__What you need to do__: All lines in the material below that contain "tools" should be located and copied.

__Recorded information__:
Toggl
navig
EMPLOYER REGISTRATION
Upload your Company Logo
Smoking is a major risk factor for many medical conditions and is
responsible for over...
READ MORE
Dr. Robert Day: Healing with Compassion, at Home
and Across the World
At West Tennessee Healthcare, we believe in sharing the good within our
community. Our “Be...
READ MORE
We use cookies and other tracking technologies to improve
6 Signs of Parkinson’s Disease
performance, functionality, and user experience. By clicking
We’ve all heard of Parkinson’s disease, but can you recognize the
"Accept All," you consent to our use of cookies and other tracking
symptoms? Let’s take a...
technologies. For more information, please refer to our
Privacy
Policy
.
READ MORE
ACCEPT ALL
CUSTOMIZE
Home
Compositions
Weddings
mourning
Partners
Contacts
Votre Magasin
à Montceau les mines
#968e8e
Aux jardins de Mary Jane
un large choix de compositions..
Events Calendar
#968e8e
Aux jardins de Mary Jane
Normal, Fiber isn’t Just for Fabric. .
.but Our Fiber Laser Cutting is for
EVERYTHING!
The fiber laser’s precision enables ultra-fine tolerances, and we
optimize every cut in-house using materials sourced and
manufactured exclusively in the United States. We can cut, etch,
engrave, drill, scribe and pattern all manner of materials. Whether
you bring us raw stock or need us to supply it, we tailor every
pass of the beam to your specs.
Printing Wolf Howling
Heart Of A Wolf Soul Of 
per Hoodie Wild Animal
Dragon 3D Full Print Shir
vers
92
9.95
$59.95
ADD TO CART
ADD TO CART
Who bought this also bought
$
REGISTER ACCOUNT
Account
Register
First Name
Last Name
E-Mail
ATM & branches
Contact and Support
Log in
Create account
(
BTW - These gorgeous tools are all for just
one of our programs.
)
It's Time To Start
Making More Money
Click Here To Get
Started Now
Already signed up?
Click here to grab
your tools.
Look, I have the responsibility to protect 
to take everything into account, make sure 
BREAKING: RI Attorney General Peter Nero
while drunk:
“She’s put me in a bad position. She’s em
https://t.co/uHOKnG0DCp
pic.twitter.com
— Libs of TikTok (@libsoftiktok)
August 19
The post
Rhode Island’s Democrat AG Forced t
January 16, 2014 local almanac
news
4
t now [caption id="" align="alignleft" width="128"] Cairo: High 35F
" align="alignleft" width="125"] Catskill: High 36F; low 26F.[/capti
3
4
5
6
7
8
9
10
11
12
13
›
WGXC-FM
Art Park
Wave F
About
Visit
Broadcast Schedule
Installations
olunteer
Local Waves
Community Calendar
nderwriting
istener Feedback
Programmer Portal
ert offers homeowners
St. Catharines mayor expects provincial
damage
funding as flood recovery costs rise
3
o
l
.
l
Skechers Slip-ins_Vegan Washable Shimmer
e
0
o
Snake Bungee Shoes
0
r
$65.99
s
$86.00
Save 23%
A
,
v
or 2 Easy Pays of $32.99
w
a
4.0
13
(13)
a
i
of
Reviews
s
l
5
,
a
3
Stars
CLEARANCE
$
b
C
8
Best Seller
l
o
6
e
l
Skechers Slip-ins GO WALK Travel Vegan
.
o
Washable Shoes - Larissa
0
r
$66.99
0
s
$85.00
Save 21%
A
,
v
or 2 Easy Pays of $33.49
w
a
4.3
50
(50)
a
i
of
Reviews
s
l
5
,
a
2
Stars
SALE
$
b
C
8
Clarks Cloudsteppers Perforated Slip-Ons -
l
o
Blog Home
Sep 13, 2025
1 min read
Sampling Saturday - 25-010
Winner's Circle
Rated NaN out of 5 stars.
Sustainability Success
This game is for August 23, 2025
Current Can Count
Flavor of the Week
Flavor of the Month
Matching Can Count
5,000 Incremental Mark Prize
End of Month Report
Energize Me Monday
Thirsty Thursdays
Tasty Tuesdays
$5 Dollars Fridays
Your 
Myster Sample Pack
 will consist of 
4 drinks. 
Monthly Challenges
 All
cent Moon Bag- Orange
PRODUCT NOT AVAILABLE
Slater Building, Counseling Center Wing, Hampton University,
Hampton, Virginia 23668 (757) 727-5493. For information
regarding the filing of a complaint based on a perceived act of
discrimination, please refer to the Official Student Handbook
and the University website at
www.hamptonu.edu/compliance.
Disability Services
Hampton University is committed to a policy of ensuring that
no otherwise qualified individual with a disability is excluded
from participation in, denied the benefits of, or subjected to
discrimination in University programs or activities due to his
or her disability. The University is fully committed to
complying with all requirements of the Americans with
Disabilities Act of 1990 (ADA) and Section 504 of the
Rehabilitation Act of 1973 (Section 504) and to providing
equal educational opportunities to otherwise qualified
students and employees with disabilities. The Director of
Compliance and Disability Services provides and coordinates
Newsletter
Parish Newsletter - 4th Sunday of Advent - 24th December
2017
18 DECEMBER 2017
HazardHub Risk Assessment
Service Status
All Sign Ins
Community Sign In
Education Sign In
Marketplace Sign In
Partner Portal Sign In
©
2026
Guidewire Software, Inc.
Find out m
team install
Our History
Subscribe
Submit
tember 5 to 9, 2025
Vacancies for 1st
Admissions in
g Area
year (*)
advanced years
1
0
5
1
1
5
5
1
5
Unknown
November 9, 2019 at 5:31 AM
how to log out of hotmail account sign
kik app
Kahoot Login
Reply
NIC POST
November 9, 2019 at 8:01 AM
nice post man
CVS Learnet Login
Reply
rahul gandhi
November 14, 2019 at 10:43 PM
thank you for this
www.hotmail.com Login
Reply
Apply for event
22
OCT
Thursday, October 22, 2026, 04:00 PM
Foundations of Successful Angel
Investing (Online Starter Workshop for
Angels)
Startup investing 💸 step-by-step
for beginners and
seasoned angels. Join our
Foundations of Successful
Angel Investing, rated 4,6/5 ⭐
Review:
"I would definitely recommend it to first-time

__Output of the exercise__:
BTW - These gorgeous tools are all for just
your tools.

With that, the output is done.